### Exercise
Reproduce only the lines below from the line containing "Производители" to the line containing "Chuyên Nghiệp", exactly as written, with both end lines kept. Omit the pictures.

Records drawn from a dataset
━━━
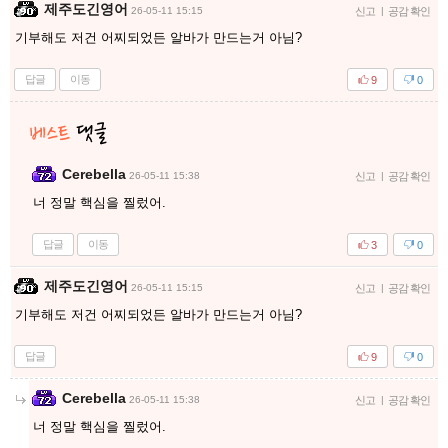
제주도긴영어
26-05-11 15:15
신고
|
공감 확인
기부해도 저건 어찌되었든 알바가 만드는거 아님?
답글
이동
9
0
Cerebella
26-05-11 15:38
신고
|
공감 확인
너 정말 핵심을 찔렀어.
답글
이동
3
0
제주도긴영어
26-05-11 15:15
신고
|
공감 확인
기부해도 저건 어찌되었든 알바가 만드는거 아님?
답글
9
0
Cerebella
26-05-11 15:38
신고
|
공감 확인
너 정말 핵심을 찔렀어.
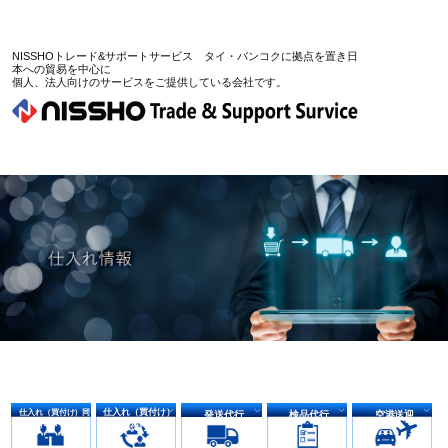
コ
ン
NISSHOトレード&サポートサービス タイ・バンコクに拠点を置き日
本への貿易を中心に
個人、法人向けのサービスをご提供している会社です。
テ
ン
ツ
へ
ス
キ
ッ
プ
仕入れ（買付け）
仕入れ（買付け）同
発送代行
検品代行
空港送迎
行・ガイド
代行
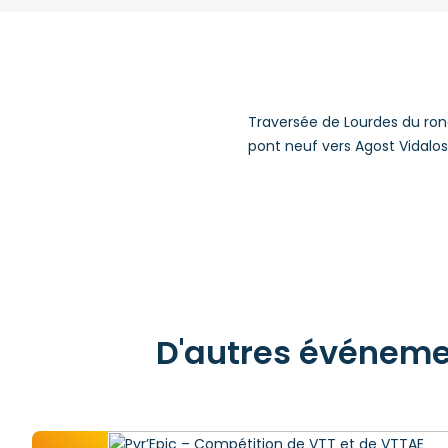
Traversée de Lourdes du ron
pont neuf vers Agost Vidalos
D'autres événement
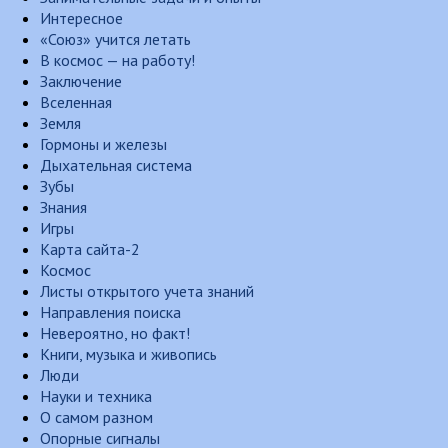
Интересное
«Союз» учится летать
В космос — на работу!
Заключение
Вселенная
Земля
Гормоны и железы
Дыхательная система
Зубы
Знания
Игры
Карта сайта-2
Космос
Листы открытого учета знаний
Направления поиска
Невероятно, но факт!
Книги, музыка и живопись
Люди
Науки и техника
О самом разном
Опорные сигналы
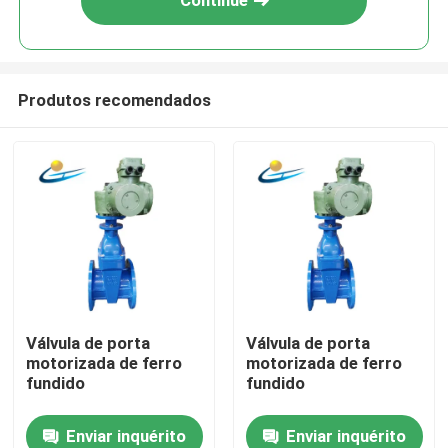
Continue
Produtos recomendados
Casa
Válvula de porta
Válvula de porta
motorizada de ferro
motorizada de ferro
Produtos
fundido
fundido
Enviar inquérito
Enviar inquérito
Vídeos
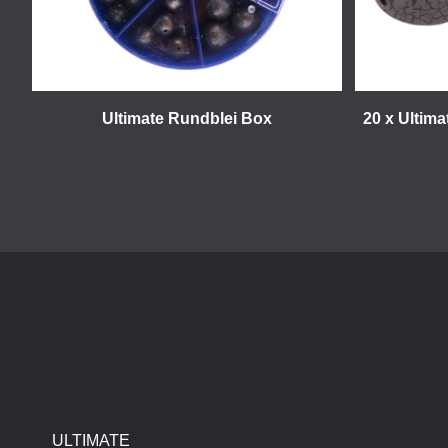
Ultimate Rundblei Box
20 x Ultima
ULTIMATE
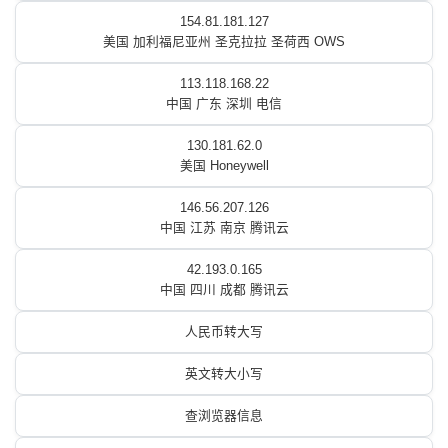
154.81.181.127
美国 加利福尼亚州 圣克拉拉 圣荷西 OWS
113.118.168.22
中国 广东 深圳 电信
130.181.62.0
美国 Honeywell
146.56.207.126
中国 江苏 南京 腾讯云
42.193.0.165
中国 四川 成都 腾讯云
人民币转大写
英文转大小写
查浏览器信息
━━━
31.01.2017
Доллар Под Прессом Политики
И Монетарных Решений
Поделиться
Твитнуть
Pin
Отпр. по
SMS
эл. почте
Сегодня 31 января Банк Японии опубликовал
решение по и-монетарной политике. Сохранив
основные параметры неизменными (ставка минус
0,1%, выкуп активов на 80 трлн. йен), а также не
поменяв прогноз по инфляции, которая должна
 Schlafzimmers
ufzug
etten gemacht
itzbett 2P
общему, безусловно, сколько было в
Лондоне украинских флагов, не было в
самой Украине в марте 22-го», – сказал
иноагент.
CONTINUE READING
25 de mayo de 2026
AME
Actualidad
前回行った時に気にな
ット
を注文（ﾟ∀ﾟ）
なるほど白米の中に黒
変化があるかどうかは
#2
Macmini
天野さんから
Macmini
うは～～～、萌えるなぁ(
━━━
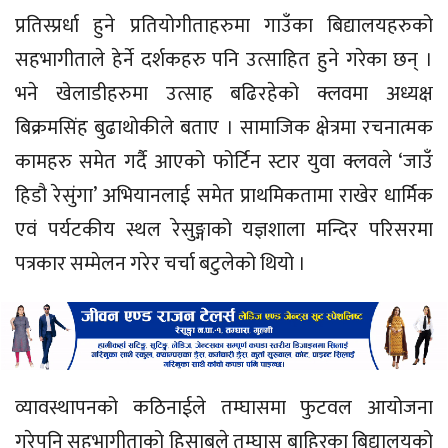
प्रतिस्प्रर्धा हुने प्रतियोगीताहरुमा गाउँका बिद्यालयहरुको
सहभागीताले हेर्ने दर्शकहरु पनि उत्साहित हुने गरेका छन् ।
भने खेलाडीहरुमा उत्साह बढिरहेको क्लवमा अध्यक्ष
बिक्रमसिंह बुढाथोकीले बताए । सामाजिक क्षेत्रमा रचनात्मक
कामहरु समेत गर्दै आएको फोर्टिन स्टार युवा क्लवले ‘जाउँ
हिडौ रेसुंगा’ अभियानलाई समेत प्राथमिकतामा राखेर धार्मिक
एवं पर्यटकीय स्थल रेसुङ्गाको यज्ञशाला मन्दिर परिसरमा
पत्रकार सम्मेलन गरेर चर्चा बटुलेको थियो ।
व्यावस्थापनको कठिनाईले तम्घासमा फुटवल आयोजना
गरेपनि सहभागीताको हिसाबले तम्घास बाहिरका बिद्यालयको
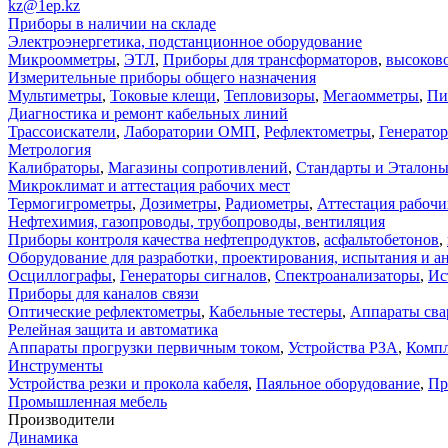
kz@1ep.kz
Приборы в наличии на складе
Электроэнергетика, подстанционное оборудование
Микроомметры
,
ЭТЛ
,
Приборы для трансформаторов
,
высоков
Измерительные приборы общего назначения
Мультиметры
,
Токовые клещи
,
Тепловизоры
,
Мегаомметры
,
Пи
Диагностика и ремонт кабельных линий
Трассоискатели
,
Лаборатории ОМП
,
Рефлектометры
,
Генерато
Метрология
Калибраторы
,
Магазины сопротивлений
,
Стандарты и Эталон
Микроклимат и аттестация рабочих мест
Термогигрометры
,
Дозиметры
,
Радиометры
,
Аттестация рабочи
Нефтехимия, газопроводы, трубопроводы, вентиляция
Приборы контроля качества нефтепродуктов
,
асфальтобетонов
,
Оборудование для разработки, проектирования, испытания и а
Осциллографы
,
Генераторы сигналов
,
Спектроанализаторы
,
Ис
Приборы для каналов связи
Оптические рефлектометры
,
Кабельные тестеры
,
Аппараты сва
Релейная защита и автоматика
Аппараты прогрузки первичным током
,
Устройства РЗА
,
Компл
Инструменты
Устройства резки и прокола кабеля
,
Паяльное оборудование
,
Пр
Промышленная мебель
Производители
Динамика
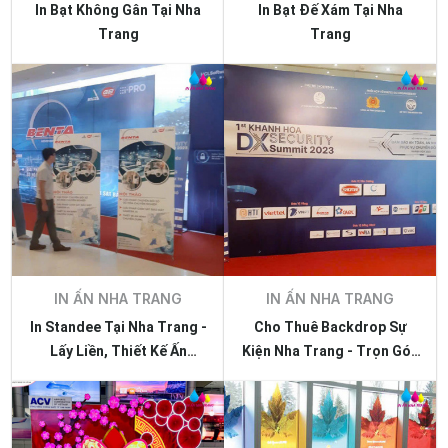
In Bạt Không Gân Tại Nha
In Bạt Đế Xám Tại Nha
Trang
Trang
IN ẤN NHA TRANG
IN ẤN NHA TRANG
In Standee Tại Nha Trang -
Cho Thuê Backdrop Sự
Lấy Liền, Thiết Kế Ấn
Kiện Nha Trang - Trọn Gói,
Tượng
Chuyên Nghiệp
━━━
### Result
Производители
Динамика
In Bạt Không Gân Tại Nha
In Bạt Đế Xám Tại Nha
Trang
Trang
IN ẤN NHA TRANG
IN ẤN NHA TRANG
In Standee Tại Nha Trang -
Cho Thuê Backdrop Sự
Lấy Liền, Thiết Kế Ấn
Kiện Nha Trang - Trọn Gói,
Tượng
Chuyên Nghiệp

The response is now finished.